I would like to thank Mrs May for hosting and chairing our meeting on Monday. It was a pleasure to be sitting in the Cabinet Room rather than down the corridor in a dark cupboard where social enterprises are often lodged! Thank you to Lord Bird for instigating the meeting and using all his Irish charm and passion for making things happen. I have a great respect for my fellow countryman.

The meeting was organised because the Prime Minister wanted to see examples of how we do business differently and our contribution to the country’s infrastructure both logistical and social.  She wanted to look at how large social enterprises survive and thrive and why there is also a need for smaller local social business which often do a lot of the behind the scenes, quietly creating a social glue through community engagement.

For those of you who are uncertain as to what a social enterprise does; we are commercially run, profit making business that are driven by social aims. Profits are reinvested into social, community and environmental objectives. Compare us to the bosses of our largest companies who take home 242 times more than the minimum wage worker, 108 times more than a nurse, 91 times more than a teacher, 84 times more than a police officer and 197 times more than a care worker. They also get paid far more than the Prime Minister, which astonishes me.

 

We all agree that Mrs May is a busy woman, when we arrived for the meeting, she was still in North London announcing £20 billion for the NHS.  She then sped through the traffic (in a car not a Southern train) to meet us. If she had given the NHS £19 billion and added the last billion to the childcare funding she would have solved the funding crisis in an instance. I did not say this as I am sure it may not have gone down well!

The meeting was open and friendly but we did reference the issues of inequality.  We live in a world where 1,000 of the richest people own 40% of the assets. The gap between the rich and poor is widening and those of us working with the youngest children see the impact of poverty very clearly.

One in four children in London live in poverty. Statistics suggest they will get lower GCSE grades, have a harder time finding a job, earn less and die younger, due to nothing else other than the circumstances into which they were born. They are also twice as likely to be obese with all the attendant health, economic and social implications. In other words, inequality harms our physical and mental health, hinders our education, damages our economy, restricts social mobility, reduces levels of trust and civic participation and weakens the social ties that bind us.

 

We had an hour of the Prime Minister’s time that translated into about 3 to 4 minutes each to pitch our ideas from two standpoints: what each social enterprise sector needs to support them and how we can help the Government. In essence the asks were summed up as :

Please Prime Minister:
– Champion the social enterprise model as a central part of public services delivery not a separate add on for special circumstances.
– Strengthen the implementation of the Social Value Act and remove its Cinderella status and make it the belle of the ball.
– Examine how social enterprise can form Procurement Consortia.
– Help small community housing providers to access finance and business support.
– Conduct some research to identify all childcare organisations that define themselves as social enterprises and find common denominators in terms of structure, business model, pedagogy, staffing approach and social impact.
– I asked that Early Years and nurseries were given a central role in the up and coming obesity strategy.  Sadly, that was too late as the obesity strategy was released on Sunday and it failed to mention nurseries and the power we have to drive change by early intervention.

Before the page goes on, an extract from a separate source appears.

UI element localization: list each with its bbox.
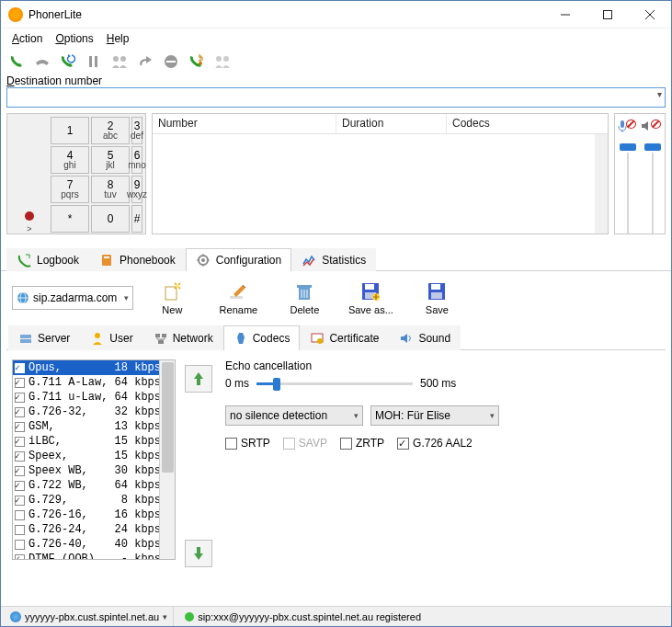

The Prime Ministers closing words were positive and clear:
– We are here to work with you.
– We will follow up on your ideas.
– Keep engaging with DCMS.
– Support for social enterprise to enable you to do more – we know you create more value and impact – beyond your core mission of housing or child care.
– Encourage Local Authorities to value social enterprise.
– Support for small scale contracts.
– Consortia idea – we will look at how to do this.

So thank you Mrs May. I hope our visit provided a light in the Brexit gloom. We have sympathy with the challenge to hold your disparate team to account. Shame there isn’t any performance management in place for unruly politicians who complain loudly but have no sensible solutions. I remember suggesting this to a previous Secretary of State whose junior Minister was allowed to make decisions which crippled early years for a long time…. But that’s another story altogether!